Mechanisms of glucose regulation during aerobic exercise
To understand the possible metabolic responses to exercise in diabetes, it is useful to first describe the mechanisms of glucose regulation in people without diabetes.
People without diabetes
The increased metabolic demand of exercise requires a dramatic increase in fuel mobilization from sites of storage and an increase in fuel oxidation within the working muscle. Normally, the increase in fuel mobilization for oxidation is under neuroendocrine control. During the transition from rest to exercise, the working muscles shift from using predominantly free fatty acids released from adipose tissue to a complex mixture of circulating fats, muscle triglycerides (TG), muscle glycogen and BG derived from liver glycogen.
During the initial stages of exercise, muscle glycogen is the main source of energy, but the reliance on this limited fuel source decreases as the duration of exercise increases. As a result, contributions from circulating free fatty acids and glucose in the blood stream increase to replace diminishing muscle glycogen stores. This greater reliance on liver glycogen can have dramatic effects on BG levels.
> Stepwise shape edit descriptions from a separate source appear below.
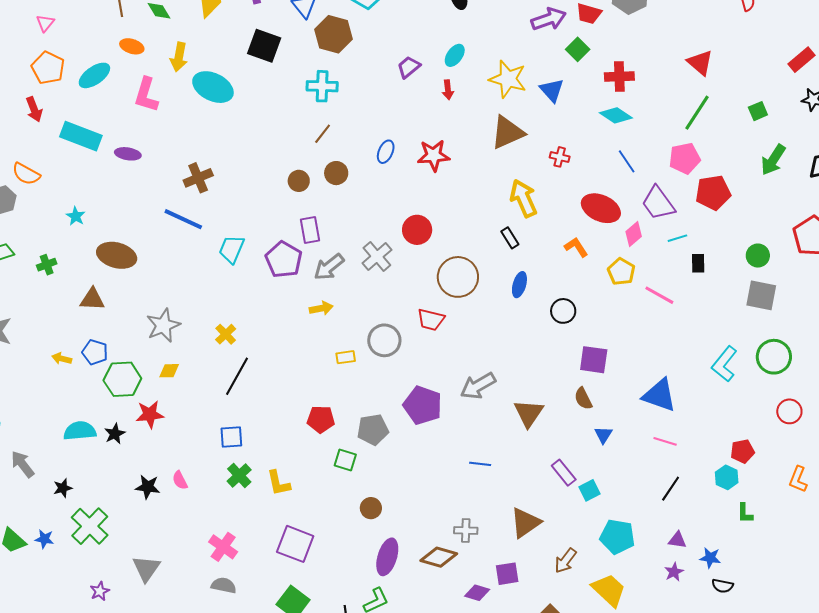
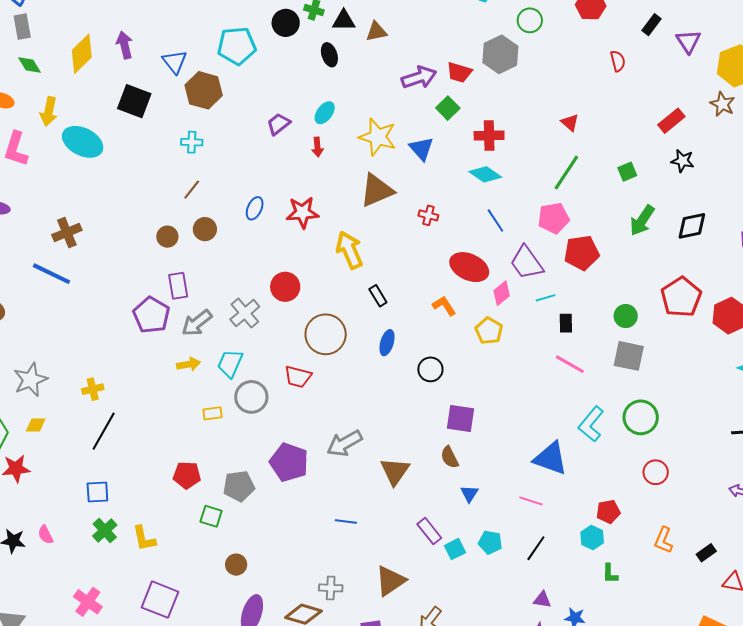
red triangle: (700, 63) -> (570, 123), size x0.7
cyan cross: (322, 86) -> (192, 142), size x0.7
yellow arrow: (523, 198) -> (349, 250), moved
cyan trapezoid: (232, 249) -> (230, 363), moved
pink line: (659, 295) -> (570, 364), moved
yellow cross: (226, 334) -> (93, 389), turned 30
blue triangle: (659, 395) -> (551, 458), moved
cyan pentagon: (617, 537) -> (490, 542), moved, size x0.7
The mixture of fuel utilization differs markedly depending on the intensity of exercise. During low to moderate intensities, plasma-derived free fatty acids make up the majority of oxidized substrate. As the intensity increases, there is a greater reliance on carbohydrates. During heavy exercise, BG utilization may be as great as 1 to 1.5 g/min and this fuel source must be continuously replaced at an equal rate or hypoglycemia will ensue.The mix of fuel utilization during exercise in people with type 1 diabetes appears to be similar to that of people without diabetes, except that individuals with diabetes may have a slightly greater reliance on fat as an energy source and a slightly lower rate of carbohydrate oxidation.
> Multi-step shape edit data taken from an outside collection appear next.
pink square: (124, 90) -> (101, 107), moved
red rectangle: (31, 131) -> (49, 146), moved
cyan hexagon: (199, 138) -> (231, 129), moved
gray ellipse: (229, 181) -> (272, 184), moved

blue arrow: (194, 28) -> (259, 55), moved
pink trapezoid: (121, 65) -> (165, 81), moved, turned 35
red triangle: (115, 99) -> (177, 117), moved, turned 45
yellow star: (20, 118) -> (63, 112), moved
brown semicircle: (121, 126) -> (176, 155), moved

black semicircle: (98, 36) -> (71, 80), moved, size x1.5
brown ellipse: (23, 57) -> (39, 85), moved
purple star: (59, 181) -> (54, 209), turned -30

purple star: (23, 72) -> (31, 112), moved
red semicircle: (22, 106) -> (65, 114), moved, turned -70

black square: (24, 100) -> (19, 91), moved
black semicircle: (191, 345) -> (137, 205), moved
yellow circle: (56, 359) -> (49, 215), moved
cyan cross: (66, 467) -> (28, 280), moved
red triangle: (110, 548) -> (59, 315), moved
To facilitate the changes in glucose delivery during exercise, pancreatic insulin secretion decreases and circulating levels of glucagon, growth hormone, cortisol and catecholamines increase. The primary role of these hormonal changes is to ensure an adequate supply of glucose for the exercising muscles. Usually, the magnitude of change in these hormones is greater with increasing exercise duration and intensity. That is, during prolonged heavy aerobic exercise (i.e. exercising for over 30 min at 60 to 80% of VO2max), the reduction in insulin secretion is more pronounced, while the release of the other glucose counterregulatory hormones is increased to a greater extent.